理学療法士の新卒志望動機に関するよくある質問
- 履歴書の志望動機欄は何文字くらい書けばいいですか?
-
記入欄の8割以上を埋めることを目安にしてください。一般的な履歴書の志望動機欄は200〜400文字程度のスペースがあります。少なすぎると「準備不足」と見られるため、きっかけ・施設選びの理由・入職後のビジョンの3要素を盛り込めば自然と埋まります。
- 志望動機は施設ごとに書き直すべきですか?
-
書き直しが必須です。きっかけ(理学療法士を目指した理由)は共通で使えますが、「なぜその施設を選んだのか」の部分は施設ごとに変える必要があります。急性期病院・回復期病院・老健・クリニックでは求められる役割が異なり、同じ志望動機を送ると「どこにでも送れる内容」として採用担当者に判断されます。

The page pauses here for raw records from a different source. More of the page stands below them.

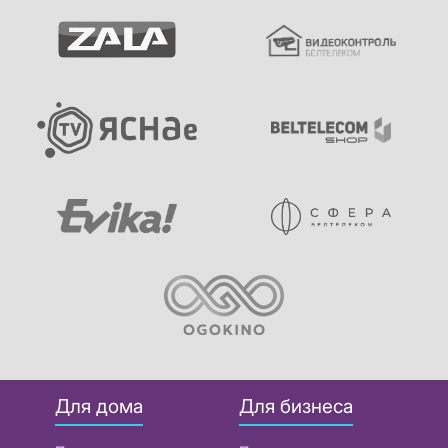
Для дома
Для бизнеса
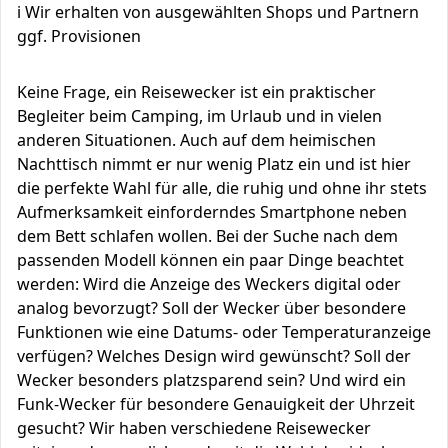
ℹ️ Wir erhalten von ausgewählten Shops und Partnern
ggf. Provisionen
Keine Frage, ein Reisewecker ist ein praktischer
Begleiter beim Camping, im Urlaub und in vielen
anderen Situationen. Auch auf dem heimischen
Nachttisch nimmt er nur wenig Platz ein und ist hier
die perfekte Wahl für alle, die ruhig und ohne ihr stets
Aufmerksamkeit einforderndes Smartphone neben
dem Bett schlafen wollen. Bei der Suche nach dem
passenden Modell können ein paar Dinge beachtet
werden: Wird die Anzeige des Weckers digital oder
analog bevorzugt? Soll der Wecker über besondere
Funktionen wie eine Datums- oder Temperaturanzeige
verfügen? Welches Design wird gewünscht? Soll der
Wecker besonders platzsparend sein? Und wird ein
Funk-Wecker für besondere Genauigkeit der Uhrzeit
gesucht? Wir haben verschiedene Reisewecker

- 理学療法士になりたい理由が思い浮かばない場合はどうすればいいですか?
-
「理学療法士を目指そうと思った最初の出来事」に立ち返ってください。入学前に経験したリハビリ、家族や知人の回復を見た体験、学内実習で感じた患者との関わりなど、感情が動いた場面が必ずあるはずです。「なぜ選んだか」が見つからない場合は、「なぜこの施設に応募しようと思ったか」から逆算して考えると整理しやすくなります。
- スポーツ経験がない場合、どんなきっかけを書けばいいですか?
-
スポーツ経験は志望動機のひとつの選択肢にすぎません。家族・親族の入院やリハビリを見た体験、ボランティア活動や実習での患者との出会い、身近な人の回復過程に関わった経験など、「理学療法士という仕事を意識した瞬間」を具体的に書けば、スポーツ経験がなくても説得力のある志望動機になります。